Companies have been ramping up their research on convolutional neural networks or “deep learning,” which is a method of training computers to recognize images and speech. It’s an advancement in technology that, when developed correctly, makes computers almost as capable as humans at the task.
Microsoft is one of these companies, and it recently announced advances in its technology after winning a computer vision challenge.

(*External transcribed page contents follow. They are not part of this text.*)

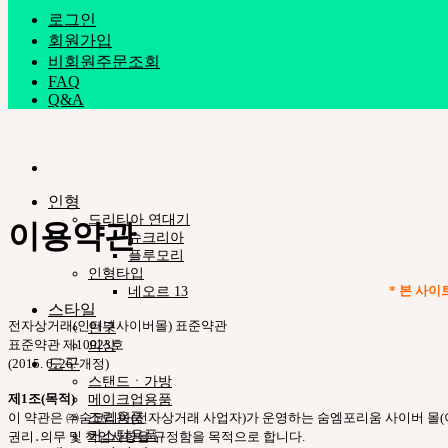
로그인
회원가입
비회원주문조회
FAQ
Q&A
인형
드리티아 연대기
이용약관
슈크리아
플루모리
인형타입
* 본 사
네오르 13
스타일
전자상거래(인터넷사이버몰) 표준약관
안구
표준약관 제10023호
의상
도구
(2015. 6. 26. 개정)
스탠드ㆍ가방
제1조(목적)
메이크업용품
조립용품
이 약관은 ㈜숨코리아(전자상거래 사업자)가 운영하는 숨엠포리움 사이버 몰(이
커스텀용품
권리․의무 및 책임사항을 규정함을 목적으로 합니다.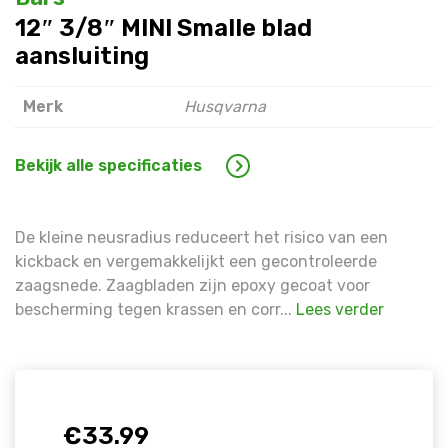
Warning
: Trying to access array offset on false in
/hom
12″ 3/8″ MINI Smalle blad
line
1609
aansluiting
Warning
: Trying to access array offset on false in
/hom
line
1609
Merk
Husqvarna
Bekijk alle specificaties
De kleine neusradius reduceert het risico van een
kickback en vergemakkelijkt een gecontroleerde
zaagsnede. Zaagbladen zijn epoxy gecoat voor
bescherming tegen krassen en corr...
Lees verder
€
33.99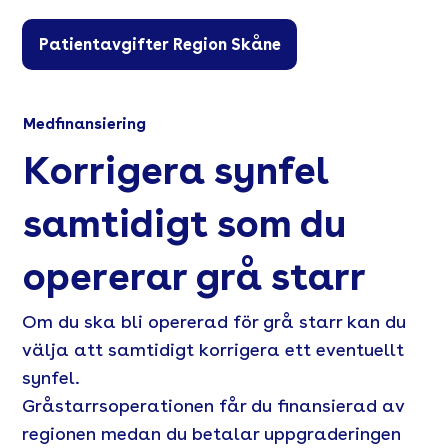
Patientavgifter Region Skåne
Medfinansiering
Korrigera synfel
samtidigt som du
opererar grå starr
Om du ska bli opererad för grå starr kan du
välja att samtidigt korrigera ett eventuellt
synfel.
Gråstarrsoperationen får du finansierad av
regionen medan du betalar uppgraderingen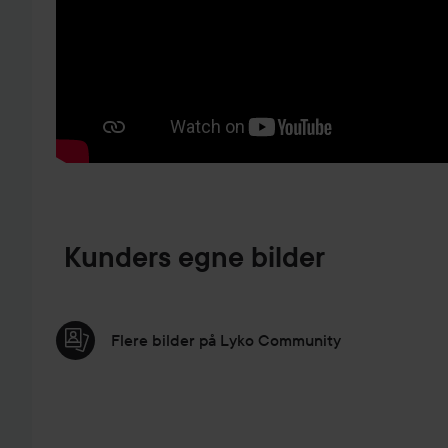
GÅ TIL PRODUKTINFORMASJON
Kunders egne bilder
Flere bilder på Lyko Community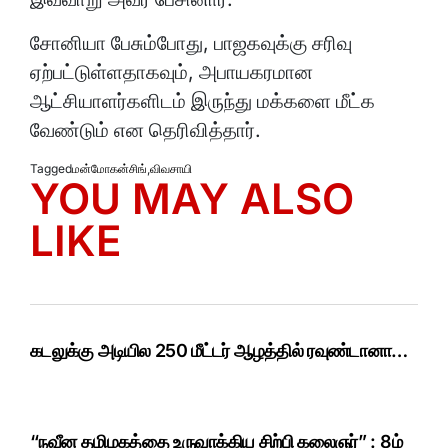
சோனியா பேசும்போது, பாஜகவுக்கு சரிவு
ஏற்பட்டுள்ளதாகவும், அபாயகரமான
ஆட்சியாளர்களிடம் இருந்து மக்களை மீட்க
வேண்டும் என தெரிவித்தார்.
Tagged
மன்மோகன்சிங்
,
விவசாயி
YOU MAY ALSO
LIKE
கடலுக்கு அடியில 250 மீட்டர் ஆழத்தில் ரவுண்டானா…
“நவீன தமிழகத்தை உருவாக்கிய சிற்பி கலைஞர்” : 8ம்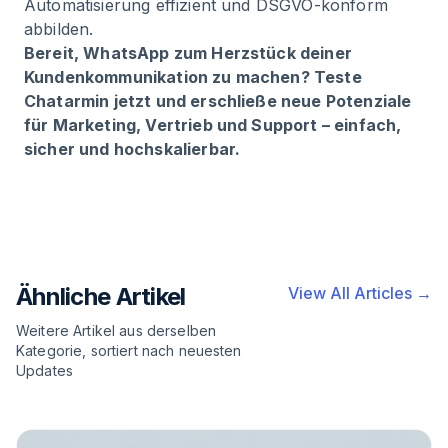
Automatisierung effizient und DSGVO-konform
abbilden.
Bereit, WhatsApp zum Herzstück deiner
Kundenkommunikation zu machen? Teste
Chatarmin jetzt und erschließe neue Potenziale
für Marketing, Vertrieb und Support – einfach,
sicher und hochskalierbar.
Ähnliche Artikel
View All Articles →
Weitere Artikel aus derselben
Kategorie, sortiert nach neuesten
Updates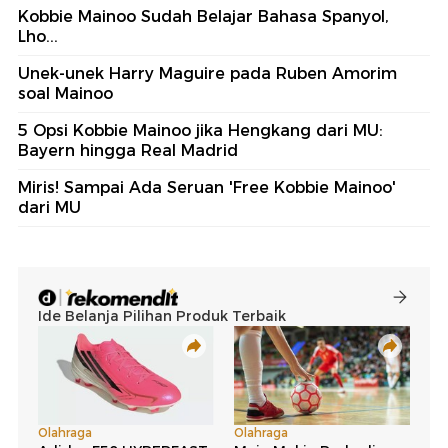
Kobbie Mainoo Sudah Belajar Bahasa Spanyol,
Lho...
Unek-unek Harry Maguire pada Ruben Amorim
soal Mainoo
5 Opsi Kobbie Mainoo jika Hengkang dari MU:
Bayern hingga Real Madrid
Miris! Sampai Ada Seruan 'Free Kobbie Mainoo'
dari MU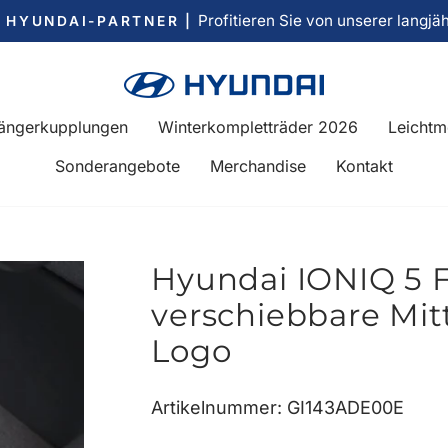
Profitieren Sie von unserer langjä
R HYUNDAI-PARTNER |
Pause
Diashow
ängerkupplungen
Winterkompletträder 2026
Leichtm
Sonderangebote
Merchandise
Kontakt
Hyundai IONIQ 5 
verschiebbare Mit
Logo
Artikelnummer: GI143ADE00E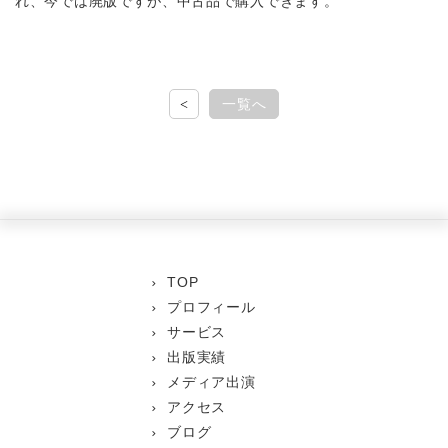
れ、今では廃版ですが、中古品で購入できます。
<
一覧へ
TOP
プロフィール
サービス
出版実績
メディア出演
アクセス
ブログ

Last Thursday, Microsoft took first place in several categories in the ImageNet and Microsoft Common Objects in Context Challenges, which brought corporate and research institutes together to look at approaches to systems recognizing images, like objects, faces, and emotions in both photographs and videos.
(Related: How deep learning is making an impact on AI)
Jian Sun, a principal research manager at Microsoft Research who led the project, said the company’s system outperformed the competitors and won all main tasks (five in total) by a single type of neural network and a single system, passing others on detection by a “large margin.”
Sun said that deep neural networks have been used for years in things like speech translation in Skype Translator, as one example.
Microsoft said its system is more effective than existing neural network systems because it enabled researchers to build deep neural nets, which were 5x deeper than its previous systems. According to a Microsoft blog post, the researchers trained the deep neural network system three years ago, enabling it to have eight layers—each containing small neuron collections that look at portions of the input image. Last year, it delivered results from 20 to 30 layers. With their newest system, it had 152 layers, which is about 5x more than any previous Microsoft system, according to Sun.
“Regarding future research, what we learned from our extremely deep networks is so powerful and generic that we think it can substantially improve many other vision tasks,” said Sun. “Because our system is a major expansion in the number of layers successfully used in a deep neural network, it’s an important development for the field, broadly.”
In practice, Sun said that using more layers resulted in signals vanishing as they passed through each layer, which led to difficulties training the whole system.